Today I sat in a NJ court to listen to a case argued regarding DYFS vs [Parents whose names have been withheld, even during the hearing]. (DYFS = Division of Youth and Family Services; NJ's Child Protection Services)
Apparently 2.5 years ago a woman in her
early 40s entered St Barnabas Hospital in Livington, NJ
Let's get something straight here.... St Barnabas does nearly 7000 births a year. They are by far, the largest maternity hospital in NJ. They also have a nearly 50% cesarean rate which CANNOT be justified.
Staff claimed that the woman became argumentative. [I guess that's why the word "labor" is a misnomer; it should be called "picnic"]. Male judges and male lawyers even entertained a short debate on what is appropriate behavior for a laboring woman.
So DYFS found the woman and her husband (who agree with his wife and her refusal to sign this consent form) to be guilty of abuse and neglect. That was the original basis for the argument though DYFS tried to change it in the hearing to make it more about the fact that the woman had a history of pyschological problems (not well defined) and has been in the care of a therapist for years.
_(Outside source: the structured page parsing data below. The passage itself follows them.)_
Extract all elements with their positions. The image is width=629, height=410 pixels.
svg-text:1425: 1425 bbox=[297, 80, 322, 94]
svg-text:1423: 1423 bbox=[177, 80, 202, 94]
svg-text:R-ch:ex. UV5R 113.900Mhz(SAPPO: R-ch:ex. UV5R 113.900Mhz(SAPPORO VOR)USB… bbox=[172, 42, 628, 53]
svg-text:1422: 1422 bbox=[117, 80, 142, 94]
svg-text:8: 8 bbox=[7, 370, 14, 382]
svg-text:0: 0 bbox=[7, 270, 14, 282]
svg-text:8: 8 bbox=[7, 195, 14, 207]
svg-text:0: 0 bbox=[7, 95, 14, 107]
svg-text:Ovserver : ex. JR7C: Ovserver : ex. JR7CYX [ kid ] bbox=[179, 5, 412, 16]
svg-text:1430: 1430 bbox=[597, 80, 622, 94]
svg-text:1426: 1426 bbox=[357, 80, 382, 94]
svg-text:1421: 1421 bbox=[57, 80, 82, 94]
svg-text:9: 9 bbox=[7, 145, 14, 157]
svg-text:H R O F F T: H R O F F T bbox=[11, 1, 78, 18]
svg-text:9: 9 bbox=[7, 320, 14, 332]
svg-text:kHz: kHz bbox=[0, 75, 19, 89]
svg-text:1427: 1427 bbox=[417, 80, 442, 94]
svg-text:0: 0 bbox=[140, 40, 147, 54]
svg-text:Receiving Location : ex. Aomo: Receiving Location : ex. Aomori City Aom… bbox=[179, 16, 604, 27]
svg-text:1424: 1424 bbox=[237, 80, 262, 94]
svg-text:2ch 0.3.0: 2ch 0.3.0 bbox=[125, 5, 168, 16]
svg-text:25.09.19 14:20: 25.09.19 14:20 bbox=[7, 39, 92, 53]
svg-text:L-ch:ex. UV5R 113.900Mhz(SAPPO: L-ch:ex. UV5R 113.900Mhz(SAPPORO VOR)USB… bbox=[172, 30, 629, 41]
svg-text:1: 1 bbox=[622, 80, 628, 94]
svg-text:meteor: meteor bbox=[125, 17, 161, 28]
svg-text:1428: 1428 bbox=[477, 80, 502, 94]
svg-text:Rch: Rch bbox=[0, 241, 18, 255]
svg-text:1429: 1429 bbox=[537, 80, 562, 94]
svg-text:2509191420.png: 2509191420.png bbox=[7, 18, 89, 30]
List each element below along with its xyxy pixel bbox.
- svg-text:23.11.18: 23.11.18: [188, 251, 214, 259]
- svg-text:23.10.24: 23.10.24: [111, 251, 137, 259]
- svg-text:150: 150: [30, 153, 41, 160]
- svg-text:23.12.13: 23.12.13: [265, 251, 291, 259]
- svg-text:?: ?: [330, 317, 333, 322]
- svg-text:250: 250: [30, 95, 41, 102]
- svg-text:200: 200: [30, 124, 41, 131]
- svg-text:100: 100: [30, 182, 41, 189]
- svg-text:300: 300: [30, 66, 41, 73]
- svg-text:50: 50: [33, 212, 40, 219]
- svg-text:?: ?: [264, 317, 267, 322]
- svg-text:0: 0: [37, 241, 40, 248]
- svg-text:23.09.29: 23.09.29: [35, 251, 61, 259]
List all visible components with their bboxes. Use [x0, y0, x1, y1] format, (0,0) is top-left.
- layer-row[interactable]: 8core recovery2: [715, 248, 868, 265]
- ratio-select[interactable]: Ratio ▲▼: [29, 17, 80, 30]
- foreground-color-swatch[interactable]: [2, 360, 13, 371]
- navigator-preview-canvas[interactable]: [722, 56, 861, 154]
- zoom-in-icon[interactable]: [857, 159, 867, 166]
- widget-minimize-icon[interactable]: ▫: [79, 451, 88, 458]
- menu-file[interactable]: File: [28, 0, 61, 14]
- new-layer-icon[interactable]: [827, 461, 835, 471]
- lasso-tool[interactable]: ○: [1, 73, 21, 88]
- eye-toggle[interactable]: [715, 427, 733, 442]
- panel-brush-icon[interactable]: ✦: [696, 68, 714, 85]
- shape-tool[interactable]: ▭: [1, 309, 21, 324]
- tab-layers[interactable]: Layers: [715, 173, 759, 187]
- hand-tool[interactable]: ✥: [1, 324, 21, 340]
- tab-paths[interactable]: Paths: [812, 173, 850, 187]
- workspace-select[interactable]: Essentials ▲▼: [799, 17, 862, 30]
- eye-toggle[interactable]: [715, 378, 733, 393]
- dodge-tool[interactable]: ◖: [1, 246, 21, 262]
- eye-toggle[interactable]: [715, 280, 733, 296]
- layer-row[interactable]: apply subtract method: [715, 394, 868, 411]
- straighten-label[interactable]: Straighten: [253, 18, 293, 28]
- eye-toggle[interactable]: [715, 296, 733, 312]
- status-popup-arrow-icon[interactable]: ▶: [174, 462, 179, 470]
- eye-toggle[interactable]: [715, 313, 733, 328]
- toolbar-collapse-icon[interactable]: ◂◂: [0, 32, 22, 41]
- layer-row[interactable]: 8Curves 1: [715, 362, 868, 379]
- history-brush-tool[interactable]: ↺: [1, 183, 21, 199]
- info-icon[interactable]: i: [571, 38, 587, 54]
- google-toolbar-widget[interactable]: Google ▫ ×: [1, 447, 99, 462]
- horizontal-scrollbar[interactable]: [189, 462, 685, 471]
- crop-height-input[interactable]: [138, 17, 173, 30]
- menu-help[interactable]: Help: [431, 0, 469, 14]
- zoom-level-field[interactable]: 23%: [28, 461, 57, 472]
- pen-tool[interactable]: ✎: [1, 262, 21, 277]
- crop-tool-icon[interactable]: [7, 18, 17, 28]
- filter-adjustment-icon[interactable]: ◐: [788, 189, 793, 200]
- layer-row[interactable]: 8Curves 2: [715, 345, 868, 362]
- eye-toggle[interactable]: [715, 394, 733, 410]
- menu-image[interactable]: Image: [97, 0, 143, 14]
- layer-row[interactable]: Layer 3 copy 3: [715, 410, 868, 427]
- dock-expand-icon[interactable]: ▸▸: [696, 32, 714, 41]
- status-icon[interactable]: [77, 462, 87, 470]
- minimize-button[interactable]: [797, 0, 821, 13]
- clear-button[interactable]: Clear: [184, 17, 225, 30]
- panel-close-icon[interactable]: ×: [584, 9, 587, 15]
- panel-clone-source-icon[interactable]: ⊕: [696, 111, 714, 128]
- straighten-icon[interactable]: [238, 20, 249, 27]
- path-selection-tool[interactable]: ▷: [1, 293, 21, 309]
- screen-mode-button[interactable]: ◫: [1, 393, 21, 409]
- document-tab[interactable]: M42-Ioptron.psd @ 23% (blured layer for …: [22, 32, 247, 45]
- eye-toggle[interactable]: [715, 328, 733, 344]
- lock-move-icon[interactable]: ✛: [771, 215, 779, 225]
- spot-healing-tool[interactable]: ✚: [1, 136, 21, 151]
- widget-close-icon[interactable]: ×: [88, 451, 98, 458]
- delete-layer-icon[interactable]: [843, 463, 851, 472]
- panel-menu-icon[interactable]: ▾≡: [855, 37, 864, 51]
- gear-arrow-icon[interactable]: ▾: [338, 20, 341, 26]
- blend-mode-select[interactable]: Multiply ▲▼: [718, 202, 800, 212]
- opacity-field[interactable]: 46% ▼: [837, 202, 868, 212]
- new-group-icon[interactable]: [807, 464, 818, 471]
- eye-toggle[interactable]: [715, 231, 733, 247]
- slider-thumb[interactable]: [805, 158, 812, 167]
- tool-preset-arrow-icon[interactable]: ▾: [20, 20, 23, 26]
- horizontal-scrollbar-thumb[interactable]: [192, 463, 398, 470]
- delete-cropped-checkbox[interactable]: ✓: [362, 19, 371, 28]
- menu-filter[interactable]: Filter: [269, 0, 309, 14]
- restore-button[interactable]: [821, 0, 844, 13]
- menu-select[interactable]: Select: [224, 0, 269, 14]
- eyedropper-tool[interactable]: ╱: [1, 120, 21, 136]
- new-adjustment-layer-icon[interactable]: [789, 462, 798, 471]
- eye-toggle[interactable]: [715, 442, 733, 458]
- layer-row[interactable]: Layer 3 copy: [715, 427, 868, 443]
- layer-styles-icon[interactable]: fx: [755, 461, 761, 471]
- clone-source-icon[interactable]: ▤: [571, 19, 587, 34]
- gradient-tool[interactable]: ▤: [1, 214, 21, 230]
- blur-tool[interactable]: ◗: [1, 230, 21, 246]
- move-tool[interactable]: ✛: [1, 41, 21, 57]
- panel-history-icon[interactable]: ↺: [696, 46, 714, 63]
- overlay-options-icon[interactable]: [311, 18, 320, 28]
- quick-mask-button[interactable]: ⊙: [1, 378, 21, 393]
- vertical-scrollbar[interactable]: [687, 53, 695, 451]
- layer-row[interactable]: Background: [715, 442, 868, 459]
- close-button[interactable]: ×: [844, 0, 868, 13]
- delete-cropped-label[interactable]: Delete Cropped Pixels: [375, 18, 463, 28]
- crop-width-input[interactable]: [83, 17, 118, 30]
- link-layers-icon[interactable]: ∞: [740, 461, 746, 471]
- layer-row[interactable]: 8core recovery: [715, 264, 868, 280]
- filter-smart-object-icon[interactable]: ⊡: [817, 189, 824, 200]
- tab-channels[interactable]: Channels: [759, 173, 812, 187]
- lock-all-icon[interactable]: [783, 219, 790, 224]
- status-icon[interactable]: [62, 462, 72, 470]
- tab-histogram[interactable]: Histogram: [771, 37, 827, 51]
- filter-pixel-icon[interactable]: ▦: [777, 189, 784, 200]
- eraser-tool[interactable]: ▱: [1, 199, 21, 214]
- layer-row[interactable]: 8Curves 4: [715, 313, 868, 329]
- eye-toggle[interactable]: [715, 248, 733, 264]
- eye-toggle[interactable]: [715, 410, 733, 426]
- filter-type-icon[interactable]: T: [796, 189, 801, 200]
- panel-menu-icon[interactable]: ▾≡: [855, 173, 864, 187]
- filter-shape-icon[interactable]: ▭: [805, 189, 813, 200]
Quite frankly, there would be a heck of a lot more kids in the foster care system if "under the care of a therapist" disqualified someone from parenthood. They also talked about the mother's refusal to consent to scalp stimulation (whatever the heck that is); but it constituted abuse and neglect. There was mention of the woman having a history of Post Traumatic Stress Disorder. NEWSFLASH: Here's a good way to re-ignite PTSD: force a laboring woman into an unnecessary c-section. She also "went off her meds" in 2005 [which would be about the time she got pregnant, so perhaps - just perhaps - she was trying to protect her baby]. It was stated that the mother was never arrested and never caused harm to others. One lawyer tried to claim that the mom only consented to the non-invasive procedures. Luckily, one of the judges called him out on that; the judge knew that an episiotomy and an epidural needle are invasive.
In the end, the woman delivered a healthy baby without complication. Vaginally. The potential for c-section was unnecessary. St Barnabas was just trying to bully this woman into consent so that they could have their way with her.
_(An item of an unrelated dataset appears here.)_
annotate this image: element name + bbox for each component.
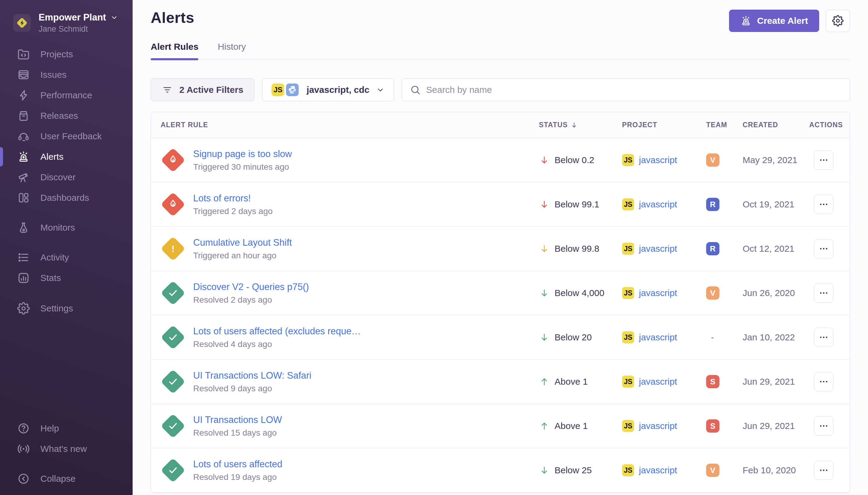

This woman obviously wanted to have a normal birth. I won't even call it a natural birth with all the interventions. She didn't want a c-section and didn't want to give the staff the free will to do one. And she paid for it by losing her baby. Why does a woman have to consent to surgery the moment she arrives at the hospital? In a true life-threatening emergency, isn't consent implied?
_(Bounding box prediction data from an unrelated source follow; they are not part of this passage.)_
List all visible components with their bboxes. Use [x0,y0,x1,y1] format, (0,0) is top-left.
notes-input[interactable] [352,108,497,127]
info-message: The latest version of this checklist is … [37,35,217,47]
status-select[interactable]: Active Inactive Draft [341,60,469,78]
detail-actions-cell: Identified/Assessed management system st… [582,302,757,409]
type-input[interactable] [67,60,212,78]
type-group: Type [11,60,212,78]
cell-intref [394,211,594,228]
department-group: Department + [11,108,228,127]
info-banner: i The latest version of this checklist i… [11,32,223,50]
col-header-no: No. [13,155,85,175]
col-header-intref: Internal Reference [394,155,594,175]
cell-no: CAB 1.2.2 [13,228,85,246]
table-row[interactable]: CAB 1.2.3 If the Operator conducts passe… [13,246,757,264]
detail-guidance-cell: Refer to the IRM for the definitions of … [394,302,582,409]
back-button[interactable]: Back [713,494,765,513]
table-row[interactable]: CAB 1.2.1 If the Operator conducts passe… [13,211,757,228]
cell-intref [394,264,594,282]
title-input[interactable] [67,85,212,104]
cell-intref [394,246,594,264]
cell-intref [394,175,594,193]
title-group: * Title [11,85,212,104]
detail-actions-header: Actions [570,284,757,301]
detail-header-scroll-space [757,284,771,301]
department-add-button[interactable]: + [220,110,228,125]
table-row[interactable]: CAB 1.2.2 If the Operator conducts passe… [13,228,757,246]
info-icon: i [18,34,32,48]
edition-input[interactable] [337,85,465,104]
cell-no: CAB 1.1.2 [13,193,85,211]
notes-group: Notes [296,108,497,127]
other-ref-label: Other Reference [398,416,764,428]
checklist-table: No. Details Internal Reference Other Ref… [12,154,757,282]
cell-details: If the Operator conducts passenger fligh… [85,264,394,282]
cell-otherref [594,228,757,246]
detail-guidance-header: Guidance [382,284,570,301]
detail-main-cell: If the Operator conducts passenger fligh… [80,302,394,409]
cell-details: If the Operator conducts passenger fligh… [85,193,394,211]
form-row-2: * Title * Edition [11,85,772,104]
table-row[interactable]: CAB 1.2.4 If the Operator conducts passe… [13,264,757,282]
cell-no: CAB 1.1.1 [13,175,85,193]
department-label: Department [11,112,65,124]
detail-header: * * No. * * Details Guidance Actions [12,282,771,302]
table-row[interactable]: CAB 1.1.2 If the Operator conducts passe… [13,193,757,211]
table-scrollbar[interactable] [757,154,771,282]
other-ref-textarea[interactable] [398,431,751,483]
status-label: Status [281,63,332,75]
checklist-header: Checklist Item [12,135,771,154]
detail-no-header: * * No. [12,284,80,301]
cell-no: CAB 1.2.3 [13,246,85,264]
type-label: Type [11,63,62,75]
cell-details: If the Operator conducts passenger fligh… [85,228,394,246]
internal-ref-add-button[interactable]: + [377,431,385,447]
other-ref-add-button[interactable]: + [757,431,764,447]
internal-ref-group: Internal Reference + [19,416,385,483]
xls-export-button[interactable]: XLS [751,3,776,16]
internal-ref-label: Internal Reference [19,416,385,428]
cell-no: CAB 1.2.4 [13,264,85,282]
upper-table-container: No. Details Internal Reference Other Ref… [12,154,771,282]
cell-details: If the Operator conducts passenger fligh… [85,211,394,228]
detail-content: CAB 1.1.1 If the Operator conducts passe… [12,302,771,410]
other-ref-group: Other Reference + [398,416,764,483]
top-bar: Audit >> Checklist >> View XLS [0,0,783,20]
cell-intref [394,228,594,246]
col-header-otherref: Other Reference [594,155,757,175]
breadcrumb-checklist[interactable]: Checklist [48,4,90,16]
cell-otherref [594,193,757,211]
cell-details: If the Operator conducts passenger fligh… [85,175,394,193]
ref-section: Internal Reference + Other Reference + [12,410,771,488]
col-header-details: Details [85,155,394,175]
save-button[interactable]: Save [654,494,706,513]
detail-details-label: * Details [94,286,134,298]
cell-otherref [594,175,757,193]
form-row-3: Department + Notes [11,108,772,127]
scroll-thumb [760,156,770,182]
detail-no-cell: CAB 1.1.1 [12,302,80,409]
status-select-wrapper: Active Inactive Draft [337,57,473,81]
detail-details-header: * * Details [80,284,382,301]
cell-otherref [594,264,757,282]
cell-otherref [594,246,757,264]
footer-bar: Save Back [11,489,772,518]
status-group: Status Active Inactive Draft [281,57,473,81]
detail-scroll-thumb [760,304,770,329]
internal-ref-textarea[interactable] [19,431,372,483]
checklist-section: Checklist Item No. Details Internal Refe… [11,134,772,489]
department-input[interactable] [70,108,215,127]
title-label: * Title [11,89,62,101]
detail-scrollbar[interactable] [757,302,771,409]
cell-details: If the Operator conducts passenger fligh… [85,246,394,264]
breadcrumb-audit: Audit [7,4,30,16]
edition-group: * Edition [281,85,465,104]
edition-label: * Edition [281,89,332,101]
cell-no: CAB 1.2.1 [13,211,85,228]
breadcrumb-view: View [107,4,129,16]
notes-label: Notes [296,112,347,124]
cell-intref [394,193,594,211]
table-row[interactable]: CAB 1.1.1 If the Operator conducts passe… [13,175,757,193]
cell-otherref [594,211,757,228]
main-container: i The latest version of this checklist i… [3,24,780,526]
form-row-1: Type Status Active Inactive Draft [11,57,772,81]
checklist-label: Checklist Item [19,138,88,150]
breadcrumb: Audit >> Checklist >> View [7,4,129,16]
This is a dangerous precedent that could be set by our state's largest maternity hospital. There were arguments surrounding a woman's right to refuse any kind of testing whether it's invasive or non-invasive (even talk about the implications of refusing a sonogram).
The National Advocates for Pregnanct Women filed an amicus brief on behalf of the rights of the birthing mother. They submitted (and were given the opportunity to argue) that refusal of a c-section CANNOT play a role in this issue. They questioned whether mom's refusal to sign this blanket consent form led the staff to believe that everything she did after that was "crazy?" Medical professionals MUST lay out the costs of benefits of invasive and non-invasive medical procedures.